Highlighted Publications

High-percent mammographic density is one of the strongest risk factors for breast cancer.  In an upcoming issue of Nature Genetics, PMAGE member Sara Lindstrom and colleagues report a meta-analysis of five genome-wide association studies for percent mammographic density.  They identified an associated locus in ZNF365, which has also been associated with susceptibility to breast cancer.  This study might provide insights into the previously unexplained link between genetic variation in ZNF365 and breast cancer.  PMAGE members Aditi Hazra, David Hunter, and Peter Kraft, as well as HSPH member Rulla Tamimi, were also significant contributors to this study.

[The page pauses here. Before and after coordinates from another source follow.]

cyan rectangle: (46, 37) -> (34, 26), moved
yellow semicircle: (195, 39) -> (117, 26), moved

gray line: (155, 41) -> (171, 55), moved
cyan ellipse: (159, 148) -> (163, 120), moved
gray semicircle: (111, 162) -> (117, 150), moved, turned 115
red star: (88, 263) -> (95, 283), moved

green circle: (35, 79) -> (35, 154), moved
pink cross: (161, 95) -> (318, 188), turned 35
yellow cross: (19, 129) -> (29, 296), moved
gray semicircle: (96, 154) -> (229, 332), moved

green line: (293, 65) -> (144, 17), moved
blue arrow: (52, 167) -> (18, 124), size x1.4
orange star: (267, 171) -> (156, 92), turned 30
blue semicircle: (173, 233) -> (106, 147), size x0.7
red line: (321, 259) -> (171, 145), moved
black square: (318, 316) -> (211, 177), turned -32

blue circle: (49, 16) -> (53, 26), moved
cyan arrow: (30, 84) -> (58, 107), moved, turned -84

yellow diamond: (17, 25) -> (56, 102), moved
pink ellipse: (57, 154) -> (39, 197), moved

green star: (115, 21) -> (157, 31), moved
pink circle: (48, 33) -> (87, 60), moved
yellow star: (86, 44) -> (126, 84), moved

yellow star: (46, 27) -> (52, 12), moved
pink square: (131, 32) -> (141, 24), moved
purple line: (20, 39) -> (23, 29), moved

Nature Genetics Online http://www.nature.com/ng/journal/v43/n3/full/ng.760.html


 

 

Grants 

Alkes Price was awarded R01 HG006399, "Methods for Genome-wide Association Studies in Admixed Populations."  The goal of this project is to develop improved statistical methods for disease mapping in populations of mixed ancestry, fully accounting for chromosomal segments of distinct continental ancestry in these populations.  Collaborators include David Reich (HMS), Nick Patterson (Broad Institute), and Simon Myers (University of Oxford).

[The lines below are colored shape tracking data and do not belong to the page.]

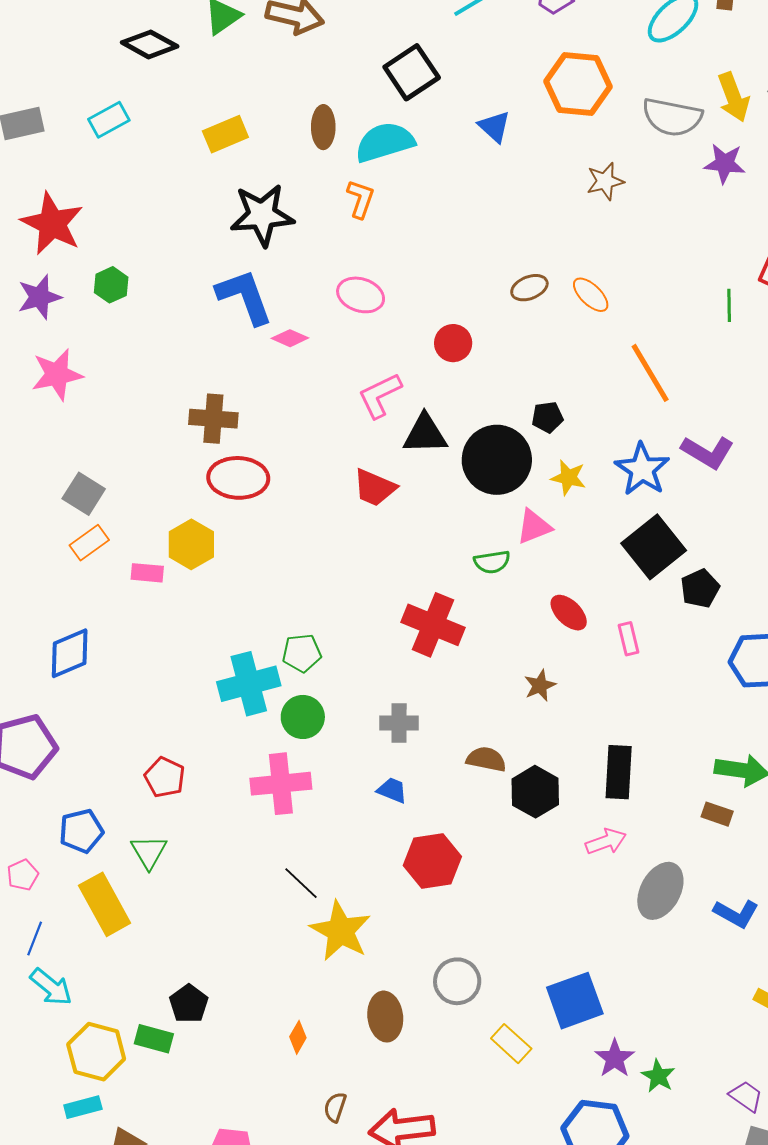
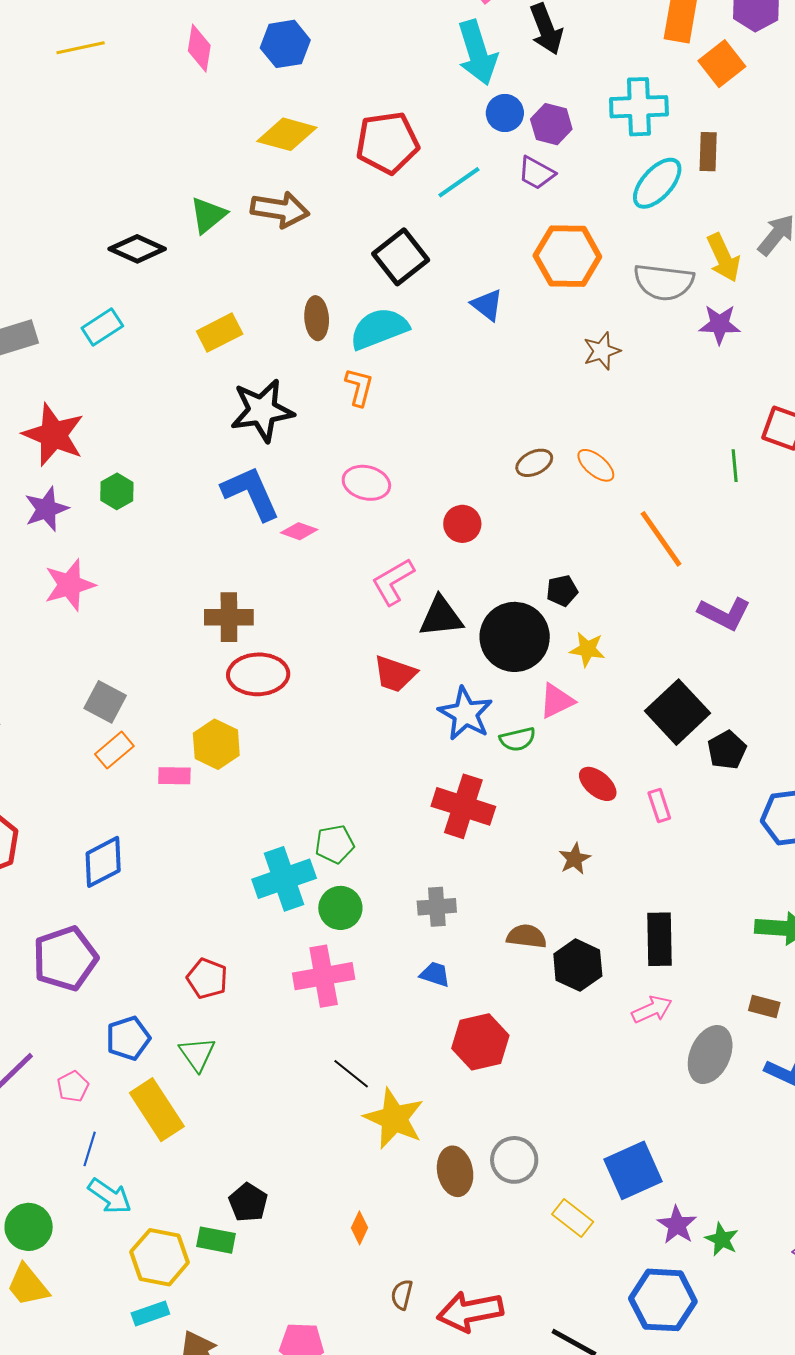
blue star: (642, 469) -> (465, 714), moved
brown rectangle: (717, 814) -> (764, 1006), moved
brown ellipse: (385, 1017) -> (455, 1171), moved

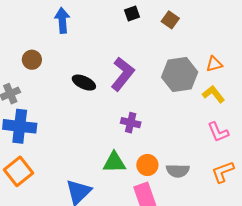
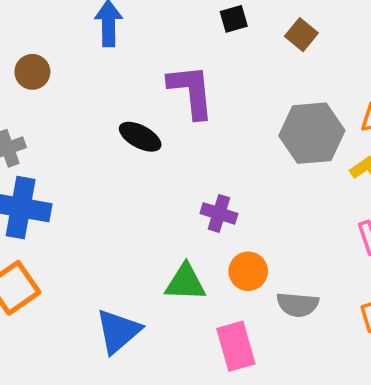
brown circle: (32, 60) -> (32, 72), moved
purple L-shape: (123, 74) -> (191, 91), moved, turned -48
orange circle: (147, 165) -> (248, 271), moved

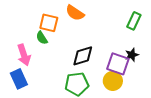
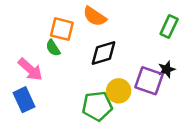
pink arrow: (24, 55) -> (30, 69), turned -30
black diamond: (83, 56) -> (103, 53), moved
yellow circle: (113, 81) -> (119, 91), moved

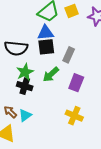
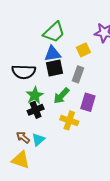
yellow square: (72, 11) -> (83, 50), moved
black cross: (25, 86) -> (36, 110), turned -35
yellow cross: (74, 116) -> (69, 120), moved

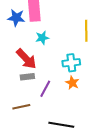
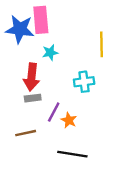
blue star: (16, 18) -> (20, 29), size x1.4
red arrow: (26, 59) -> (32, 77), turned 50
orange star: (72, 83) -> (69, 120), moved

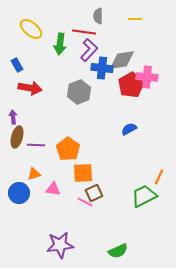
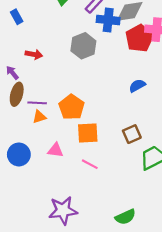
red arrow: (30, 88) -> (34, 54), moved, size x0.7
purple arrow: (13, 117) -> (12, 73), turned -32
orange triangle: (34, 174) -> (39, 117), moved
brown square: (94, 193) -> (132, 134), moved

Liming Liang is a co-investigator on RC4 MH092707, “Using GWAS Data for Enhanced Mendelian Randomization Studies.” This proposal capitalizes on genome-wide association data to improve Mendelian Randomization techniques, which have been proposed to draw unbiased causal inferences from observational data.

Peter Kraft was awarded U01HG005922-01 "Sequencing regions associated with breast cancer risk in European and African Americans." This project will sequence the regions spanning 10-15 common breast-cancer risk markers in 1,500 European-ancestry cases and 2,250 matched controls, as well as 500 African-American cases and 1000 matched controls. These data will provide substantive insight into the genetics of breast cancer, as well as guidance on the best design and analytic strategies for future sequencing studies. Liming Liang from PMAGE will provide key methodological support. Other collaborators include Xihong Lin and Alkes Price from HSPH; Shamil Sunyaev from HMS; and Chris Haiman, Dan Stram and Gary Chen from the University of Southern California.

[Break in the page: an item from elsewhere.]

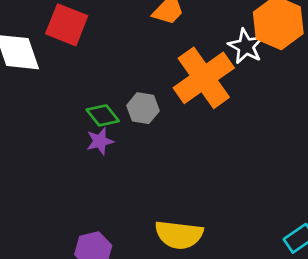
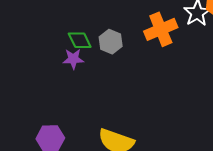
orange cross: (204, 78) -> (161, 29), size x0.7

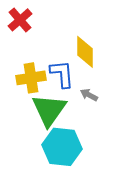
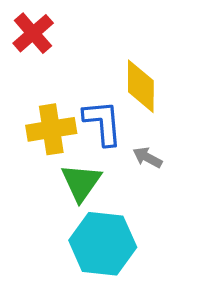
green triangle: (49, 110) -> (81, 182), size x0.7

David Hunter and Peter Kraft were among the Principal Investigators awarded U19CA148065-02, "Discovery, Biology and Risk of Inherited Variants in Breast Cancer." This is a multi-project, multi -center project supported by the National Cancer Institute's Transdisciplinary Cancer Genomics Initiative (http://grants.nih.gov/grants/guide/rfa-files/RFA-CA-09-002.html). Dr. Hunter is the overall coordinating PI. Dr. Kraft is the coordinating PI for Project 3, which aims to understand the interplay between breast-cancer risk markers and modifiable risk factors and explore the utility of these markers for risk prediction and cancer prevention. The other projects will conduct a meta-analysis of existing breast-cancer genome-wide association studies to identify new markers (Doug Easton, co-ordinating PI) and study the biological mechanisms behind these markers (John Quackenbush, co-ordinating PI) . Collaborators include PMAGE member Aditi Hazra; Rulla Tamimi from HSPH; and Matt Freedman from HMS.